First Online: 01 February 2005Received: 29 September 2004Accepted: 01 February 2005


BackgroundThe progressive nature of Wallerian degeneration has long been controversial. Conflicting reports that distal stumps of injured axons degenerate anterogradely, retrogradely, or simultaneously are based on statistical observations at discontinuous locations within the nerve, without observing any single axon at two distant points. As axon degeneration is asynchronous, there are clear advantages to longitudinal studies of individual degenerating axons. We recently validated the study of Wallerian degeneration using yellow fluorescent protein YFP in a small, representative population of axons, which greatly improves longitudinal imaging. Here, we apply this method to study the progressive nature of Wallerian degeneration in both wild-type and slow Wallerian degeneration Wld mutant mice.

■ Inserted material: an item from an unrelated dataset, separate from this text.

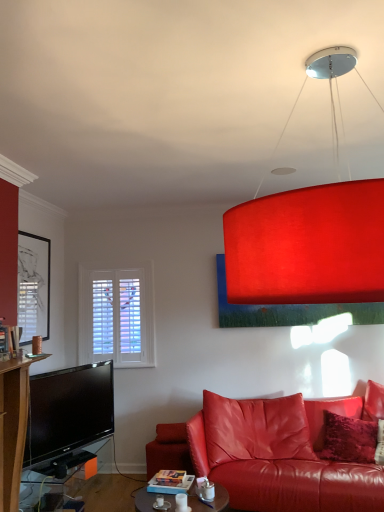 The height and width of the screenshot is (512, 384). Describe the element at coordinates (275, 458) in the screenshot. I see `matte leather couch at lower right` at that location.

What are the coordinates of `matte black picture frame at left` in the screenshot? It's located at (33, 286).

ResultsIn wild-type nerves, we directly observed partially fragmented axons average 5.3% among a majority of fully intact or degenerated axons 37–42 h after transection and 40–44 h after crush injury. Axons exist in this state only transiently, probably for less than one hour. Surprisingly, axons degenerated anterogradely after transection but retrogradely after a crush, but in both cases a sharp boundary separated intact and fragmented regions of individual axons, indicating that Wallerian degeneration progresses as a wave sequentially affecting adjacent regions of the axon. In contrast, most or all Wld axons were partially fragmented 15–25 days after nerve lesion, Wld axons degenerated anterogradely independent of lesion type, and signs of degeneration increased gradually along the nerve instead of abruptly. Furthermore, the first signs of degeneration were short constrictions, not complete breaks.

ConclusionsWe conclude that Wallerian degeneration progresses rapidly along individual wild-type axons after a heterogeneous latent phase. The speed of progression and its ability to travel in either direction challenges earlier models in which clearance of trophic or regulatory factors by axonal transport triggers degeneration. Wld axons, once they finally degenerate, do so by a fundamentally different mechanism, indicated by differences in the rate, direction and abruptness of progression, and by different early morphological signs of degeneration. These observations suggest that Wld axons undergo a slow anterograde decay as axonal components are gradually depleted, and do not simply follow the degeneration pathway of wild-type axons at a slower rate.

Electronic supplementary materialThe online version of this article doi:10.1186-1471-2202-6-6 contains supplementary material, which is available to authorized users.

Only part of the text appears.